Plaidoyer pour une diversité culturelle et un cinéma numérique durables
L’exploitation cinématographique est à l’aube de changements technologiques propres à bouleverser l’équilibre de la profession, mettant en péril un nombre important de salles du parc français, et
par là même la diversité culturelle. Le mécanisme de fonds de mutualisation du CNC (qui aurait permis de préserver l’existence de ces salles en les aidant dans la transition vers la projection
numérique) n’a pas été approuvé, contre toute attente de la profession, par l’Autorité de la Concurrence, alors qu’au même moment, UGC (le dernier grand groupe à ne pas s’être encore équipé)
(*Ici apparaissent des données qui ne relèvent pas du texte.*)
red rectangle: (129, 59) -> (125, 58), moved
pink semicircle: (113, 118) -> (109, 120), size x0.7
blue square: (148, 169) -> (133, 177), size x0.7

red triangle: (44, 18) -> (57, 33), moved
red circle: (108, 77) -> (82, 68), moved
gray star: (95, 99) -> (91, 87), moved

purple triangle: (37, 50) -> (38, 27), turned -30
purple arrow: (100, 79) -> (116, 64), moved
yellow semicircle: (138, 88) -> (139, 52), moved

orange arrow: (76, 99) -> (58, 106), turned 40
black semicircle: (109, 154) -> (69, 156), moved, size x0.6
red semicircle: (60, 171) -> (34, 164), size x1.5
annonçait la numérisation de ses 800 écrans, accélérant le basculement de l’exploitation vers cette nouvelle technologie. C’est un coup dur pour la profession, mais le communiqué de l’Autorité de
la Concurrence ne manque paradoxalement pas d’intérêt et nous devrions saisir cette opportunité pour approfondir notre réflexion sur les implications de cette mutation. C’est dans cet esprit que
les salles ISF tiennent à proposer quelques pistes de réflexion.
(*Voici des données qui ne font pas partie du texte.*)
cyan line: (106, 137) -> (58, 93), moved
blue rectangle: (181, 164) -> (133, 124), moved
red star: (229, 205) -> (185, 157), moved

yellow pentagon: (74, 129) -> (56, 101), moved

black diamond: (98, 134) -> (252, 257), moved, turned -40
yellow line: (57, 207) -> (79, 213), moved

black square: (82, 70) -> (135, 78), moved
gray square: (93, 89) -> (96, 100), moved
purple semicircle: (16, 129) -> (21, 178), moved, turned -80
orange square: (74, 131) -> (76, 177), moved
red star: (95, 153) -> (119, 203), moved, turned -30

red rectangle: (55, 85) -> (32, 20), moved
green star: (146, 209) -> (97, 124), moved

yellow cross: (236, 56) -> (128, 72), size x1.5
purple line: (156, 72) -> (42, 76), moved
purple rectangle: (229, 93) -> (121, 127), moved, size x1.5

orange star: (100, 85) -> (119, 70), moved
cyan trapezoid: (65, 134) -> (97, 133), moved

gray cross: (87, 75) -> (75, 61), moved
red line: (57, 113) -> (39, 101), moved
L’Autorité de la Concurrence reconnaît que « le projet du CNC correspond à un objectif d’intérêt général, auquel le marché du financement du cinéma numérique par les tiers investisseurs ne semble
pas pouvoir répondre de façon satisfaisante ». Pour quelles raisons ?
D’une part parce que le financement par les tiers investisseurs repose en grande partie sur les VPF [1] des majors et risque de favoriser la programmation du cinéma américain au détriment de la
diversité culturelle, tout en accélérant la rotation des films.
D’autre part parce que l’émergence de ces nouveaux acteurs que sont les tiers investisseurs est propre à bouleverser l’équilibre de la profession, leur position comportant des risques concernant
l’influence qu’ils pourraient exercer sur la programmation des salles qui se sont battus pour maintenir leur indépendance de programmation comme financière. Il ne faut pas être grand clerc pour
deviner qu’une fois entrés sur le marché, ils ne souhaiteront pas en sortir… Quelles stratégies pourront-ils adopter une fois la transition technologique effectuée, si ce n’est la mise à profit
de leur capacité à négocier avec un grand nombre de salles ? Une telle concentration induit inévitablement une nuisance à l’encontre de la diversité culturelle.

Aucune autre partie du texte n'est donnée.